(HOW TO COMPLETE THIS TASK) Your task is to copy every line of the records below that contains "Смотреть".

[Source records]
--- START ---

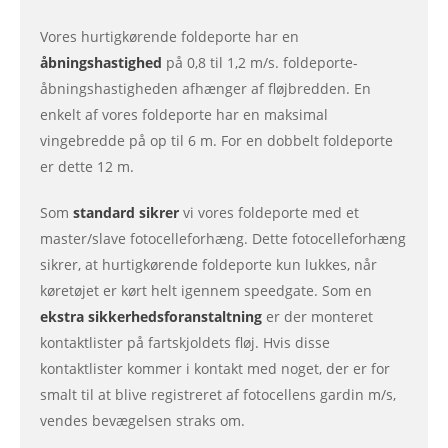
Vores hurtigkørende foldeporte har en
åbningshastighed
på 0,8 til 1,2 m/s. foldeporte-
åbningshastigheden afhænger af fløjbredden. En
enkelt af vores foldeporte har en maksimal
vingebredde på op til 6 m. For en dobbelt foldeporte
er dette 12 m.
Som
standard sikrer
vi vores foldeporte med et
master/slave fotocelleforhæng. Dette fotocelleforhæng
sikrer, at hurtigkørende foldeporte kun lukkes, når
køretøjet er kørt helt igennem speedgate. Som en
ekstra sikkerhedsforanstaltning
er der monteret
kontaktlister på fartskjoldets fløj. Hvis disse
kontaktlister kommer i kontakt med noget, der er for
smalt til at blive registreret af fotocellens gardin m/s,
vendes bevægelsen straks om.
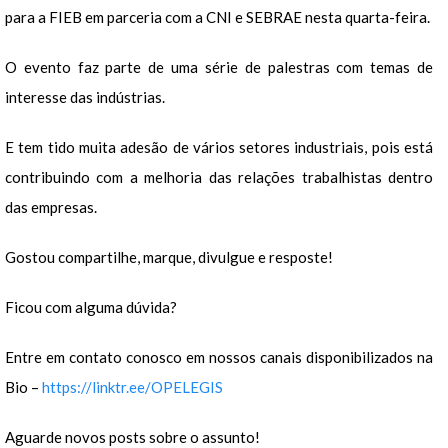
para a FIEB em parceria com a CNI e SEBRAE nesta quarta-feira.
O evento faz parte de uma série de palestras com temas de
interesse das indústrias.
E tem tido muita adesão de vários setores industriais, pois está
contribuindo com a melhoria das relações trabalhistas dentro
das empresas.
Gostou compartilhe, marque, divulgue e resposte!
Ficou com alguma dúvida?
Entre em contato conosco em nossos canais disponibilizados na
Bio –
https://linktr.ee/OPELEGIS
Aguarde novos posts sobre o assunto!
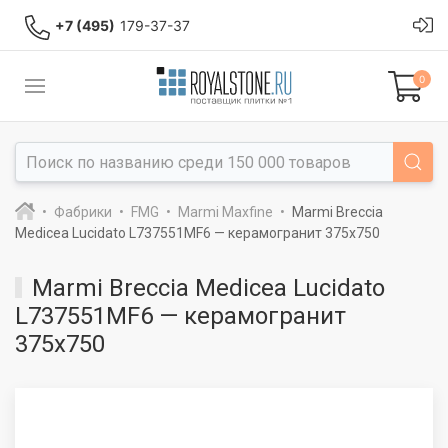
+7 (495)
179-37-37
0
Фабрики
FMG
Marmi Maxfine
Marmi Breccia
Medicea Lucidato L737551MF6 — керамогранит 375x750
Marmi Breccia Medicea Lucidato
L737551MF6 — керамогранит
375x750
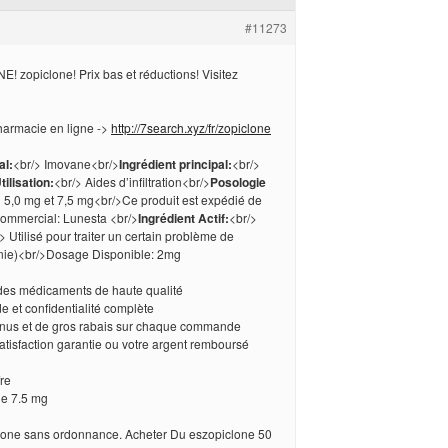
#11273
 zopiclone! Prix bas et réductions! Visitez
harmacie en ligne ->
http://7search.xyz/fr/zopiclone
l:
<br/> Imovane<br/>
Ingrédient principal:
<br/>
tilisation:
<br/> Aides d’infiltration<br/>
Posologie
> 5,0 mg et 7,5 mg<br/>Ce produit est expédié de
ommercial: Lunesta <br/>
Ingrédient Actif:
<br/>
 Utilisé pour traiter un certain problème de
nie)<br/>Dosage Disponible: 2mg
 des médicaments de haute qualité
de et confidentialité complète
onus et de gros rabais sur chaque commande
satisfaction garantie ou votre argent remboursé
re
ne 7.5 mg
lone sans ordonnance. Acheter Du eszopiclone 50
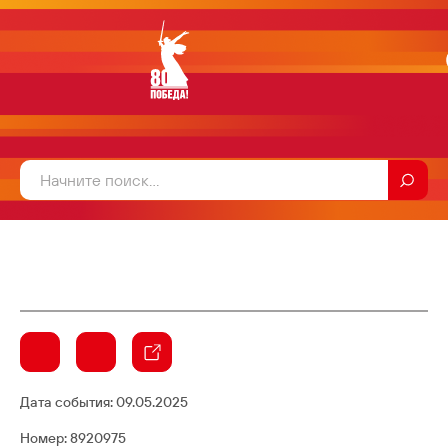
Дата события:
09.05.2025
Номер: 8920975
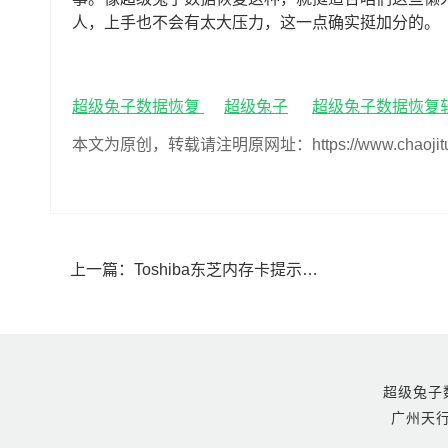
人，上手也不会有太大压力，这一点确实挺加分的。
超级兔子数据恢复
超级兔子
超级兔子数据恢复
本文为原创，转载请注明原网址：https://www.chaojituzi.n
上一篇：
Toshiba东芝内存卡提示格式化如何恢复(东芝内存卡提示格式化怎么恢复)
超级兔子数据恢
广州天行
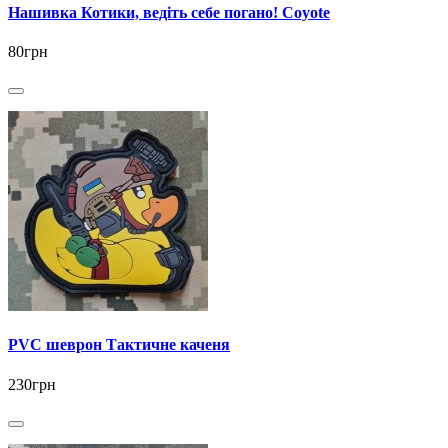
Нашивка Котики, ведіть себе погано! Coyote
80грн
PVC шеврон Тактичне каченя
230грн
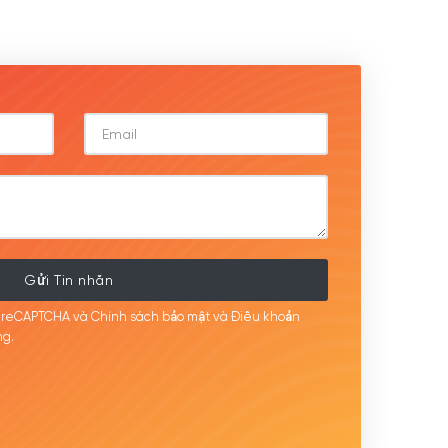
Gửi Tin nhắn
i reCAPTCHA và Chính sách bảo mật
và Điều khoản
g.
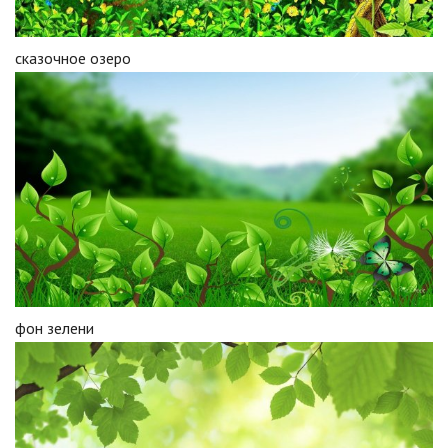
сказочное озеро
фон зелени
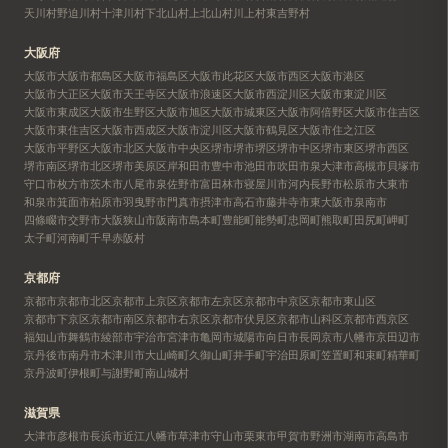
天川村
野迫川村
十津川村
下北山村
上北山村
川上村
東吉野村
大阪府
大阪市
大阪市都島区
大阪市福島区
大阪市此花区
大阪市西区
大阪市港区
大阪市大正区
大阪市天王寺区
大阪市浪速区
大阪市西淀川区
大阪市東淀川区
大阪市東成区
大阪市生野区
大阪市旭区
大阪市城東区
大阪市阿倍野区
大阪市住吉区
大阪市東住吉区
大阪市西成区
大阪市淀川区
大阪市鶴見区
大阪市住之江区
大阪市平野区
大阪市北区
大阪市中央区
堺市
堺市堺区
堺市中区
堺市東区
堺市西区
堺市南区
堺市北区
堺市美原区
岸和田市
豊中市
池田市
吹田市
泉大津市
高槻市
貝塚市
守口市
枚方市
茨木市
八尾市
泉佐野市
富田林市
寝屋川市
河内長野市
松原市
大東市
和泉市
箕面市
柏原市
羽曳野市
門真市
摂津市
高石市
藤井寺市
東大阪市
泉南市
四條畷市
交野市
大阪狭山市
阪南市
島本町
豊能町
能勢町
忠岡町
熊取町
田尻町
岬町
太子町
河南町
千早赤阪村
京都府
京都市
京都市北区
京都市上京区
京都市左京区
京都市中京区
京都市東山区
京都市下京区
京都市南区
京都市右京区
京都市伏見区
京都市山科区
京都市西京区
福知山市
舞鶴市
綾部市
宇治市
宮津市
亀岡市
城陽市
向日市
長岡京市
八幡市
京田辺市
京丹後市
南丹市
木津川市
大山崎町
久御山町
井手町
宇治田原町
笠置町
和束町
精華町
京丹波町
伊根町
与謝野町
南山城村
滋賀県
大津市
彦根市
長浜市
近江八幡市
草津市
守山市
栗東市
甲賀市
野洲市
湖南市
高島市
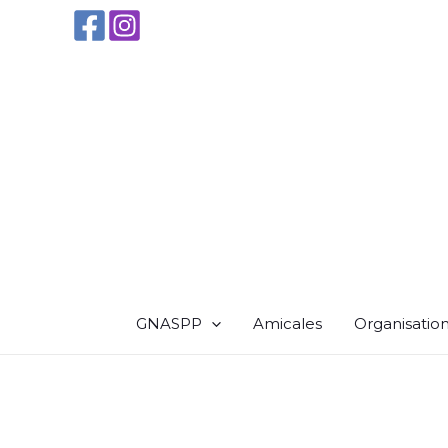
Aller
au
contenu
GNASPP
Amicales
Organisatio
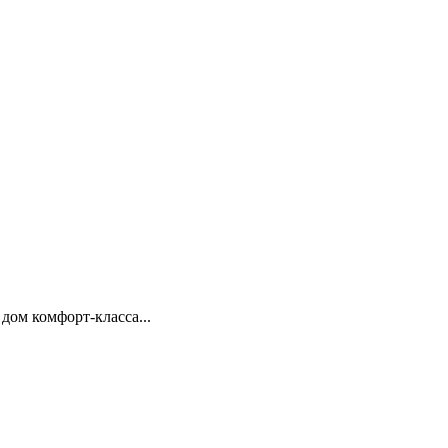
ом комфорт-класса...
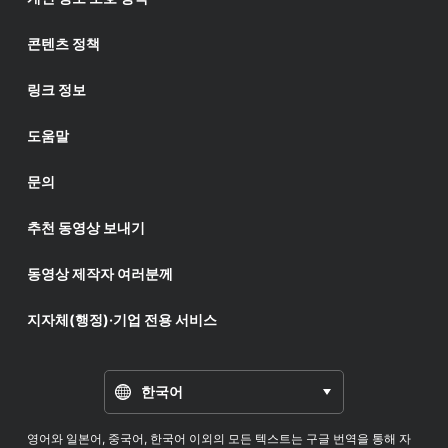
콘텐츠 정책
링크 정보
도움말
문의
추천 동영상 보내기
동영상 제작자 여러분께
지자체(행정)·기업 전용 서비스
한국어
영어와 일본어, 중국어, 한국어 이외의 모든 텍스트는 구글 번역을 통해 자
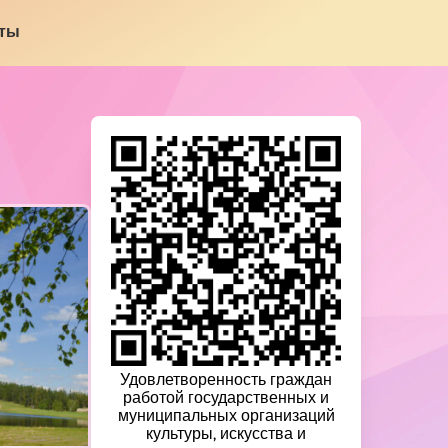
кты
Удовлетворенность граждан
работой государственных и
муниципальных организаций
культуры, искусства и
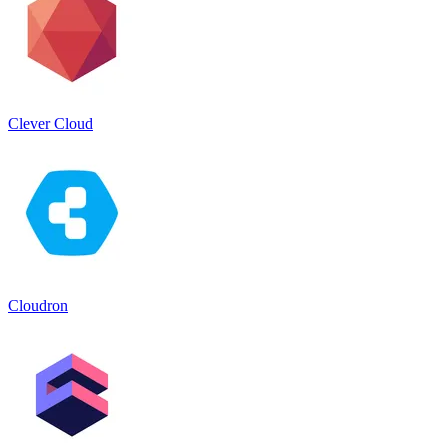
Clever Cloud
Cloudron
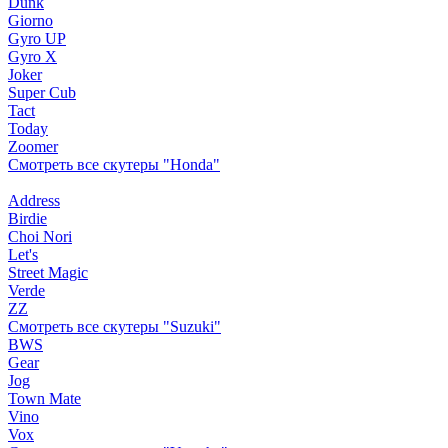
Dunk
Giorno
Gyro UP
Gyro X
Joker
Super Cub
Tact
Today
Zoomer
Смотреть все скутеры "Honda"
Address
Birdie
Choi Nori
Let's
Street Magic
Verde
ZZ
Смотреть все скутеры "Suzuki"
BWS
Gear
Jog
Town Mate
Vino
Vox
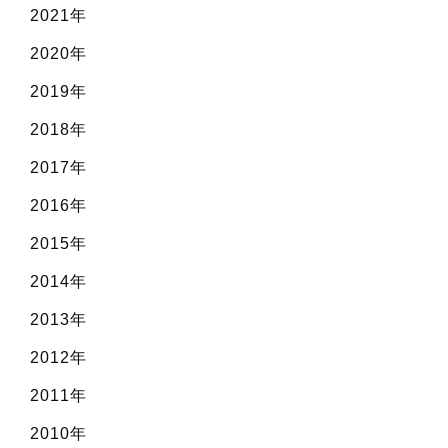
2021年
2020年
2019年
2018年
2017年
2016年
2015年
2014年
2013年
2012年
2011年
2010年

--- END ---

(WRITTEN RESPONSE)
Смотреть все скутеры "Honda"
Смотреть все скутеры "Suzuki"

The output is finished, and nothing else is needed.